The main finding of our work is that in vivo reproducibility of TBS was significantly lower than that of BMD on lumbar spine DXA examinations. Five previous papers tested the TBS and obtained CoV values ranging from 1.1 % to 2.1 % [913], higher than that of BMD. Our results are at the upper limit of the range reported in the literature in terms of CoV and confirm that TBS is less reproducible than BMD. To our knowledge, our study is the first systematic in vivo experience estimating TBS reproducibility in which ISCD 2013 guidelines are applied and methodologically described.

We demonstrated that LSC of TBS is more than two-fold that of BMD. In the review by Silva et al [20], the authors explained that the impact of osteoporosis therapy on TBS is generally smaller in magnitude than that on BMD, ranging from 1.1 % (patients treated with zoledronic acid) to 4.3 % at 24 months (patients treated with teriparatide). Thus, at best, therapy-induced changes in TBS are smaller than the statistical variation we estimated (maximum LSC 5.4 %). At any rate, data are lacking about the natural evolution of TBS and its role for monitoring treated or untreated osteoporosis is unclear. If the TBS rate of change will be shown to be slower than that of BMD, the evaluation of TBS variations over time may need a longer time interval between two consecutive DXA examinations. The review by Silva et al illustrated the potential utility of TBS as a clinical tool [20]. TBS decreases with age and appears to reflect qualitative aspects of skeletal structure that are complementary to BMD data. TBS may improve fracture risk discrimination over DXA alone. However, whether serial changes in TBS have clinical value in both treated and untreated patients remains to be demonstrated [20].
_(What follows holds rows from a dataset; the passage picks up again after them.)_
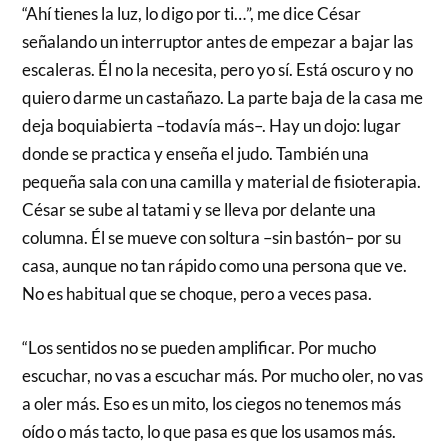
“Ahí tienes la luz, lo digo por ti…”, me dice César
señalando un interruptor antes de empezar a bajar las
escaleras. Él no la necesita, pero yo sí. Está oscuro y no
quiero darme un castañazo. La parte baja de la casa me
deja boquiabierta –todavía más–. Hay un dojo: lugar
donde se practica y enseña el judo. También una
pequeña sala con una camilla y material de fisioterapia.
César se sube al tatami y se lleva por delante una
columna. Él se mueve con soltura –sin bastón– por su
casa, aunque no tan rápido como una persona que ve.
No es habitual que se choque, pero a veces pasa.
“Los sentidos no se pueden amplificar. Por mucho
escuchar, no vas a escuchar más. Por mucho oler, no vas
a oler más. Eso es un mito, los ciegos no tenemos más
oído o más tacto, lo que pasa es que los usamos más.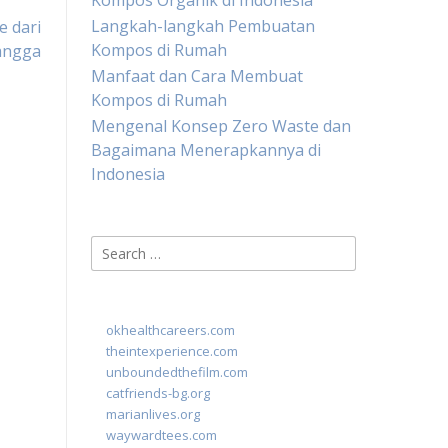
Kompos Organik di Indonesia
Langkah-langkah Pembuatan
 dari
Kompos di Rumah
angga
Manfaat dan Cara Membuat
Kompos di Rumah
Mengenal Konsep Zero Waste dan
Bagaimana Menerapkannya di
Indonesia
Search
for:
okhealthcareers.com
theintexperience.com
unboundedthefilm.com
catfriends-bg.org
marianlives.org
waywardtees.com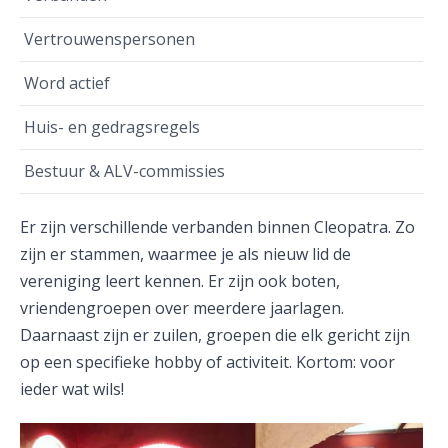
Vertrouwenspersonen
Word actief
Huis- en gedragsregels
Bestuur & ALV-commissies
Er zijn verschillende verbanden binnen Cleopatra. Zo
zijn er stammen, waarmee je als nieuw lid de
vereniging leert kennen. Er zijn ook boten,
vriendengroepen over meerdere jaarlagen.
Daarnaast zijn er zuilen, groepen die elk gericht zijn
op een specifieke hobby of activiteit. Kortom: voor
ieder wat wils!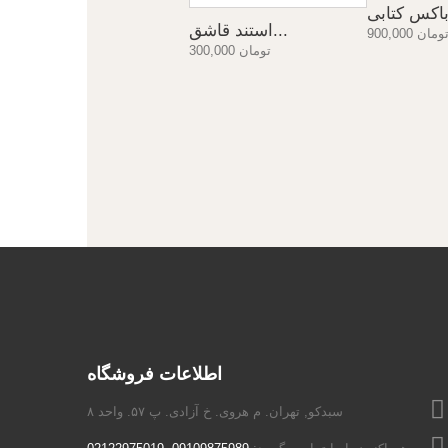
استند قاشق...
900,00 تومان
300,000 تومان
اطلاعات فروشگاه
سبدکو, تهران. م هروی. خ آزادی. پ ۵۷. واحد ۸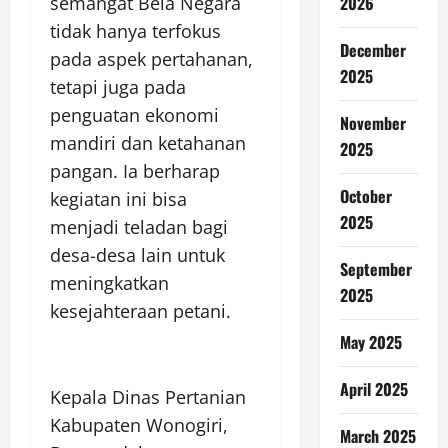
2026
semangat Bela Negara
tidak hanya terfokus
December
pada aspek pertahanan,
2025
tetapi juga pada
penguatan ekonomi
November
mandiri dan ketahanan
2025
pangan. Ia berharap
October
kegiatan ini bisa
2025
menjadi teladan bagi
desa-desa lain untuk
September
meningkatkan
2025
kesejahteraan petani.
May 2025
April 2025
Kepala Dinas Pertanian
Kabupaten Wonogiri,
March 2025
The lack of differences between the reproducibility of the TBS in different scan modes implies that the three scan modes may be considered as interchangeable. Of note, as per the official guidelines [8], once a scan mode is applied on a patient, all subsequent follow-up examinations should be performed using the same mode. Thus, although DXA has very low imaging time and nearly negligible radiation dose [21], fast-array imaging mode could be preferred, being quicker and providing lower radiation dose.

Our study has two main limitations. First, our reproducibility data are only valid for the studied densitometer and may not be directly transferable to different densitometers and/or used by operators with different experience and training. Second, taking into account ISCD 2013 guidelines, patients were only partially randomized to the three groups, resulting in inhomogeneity in terms of BMI and TBS, although still homogeneous in terms of age, T-scores, and clinical classification.

In conclusion, our work demonstrated that the in vivo reproducibility of the TBS was lower than that of BMD. Differences between the imaging modes were not significant in terms of TBS and BMD, so fast-array imaging mode may be preferred.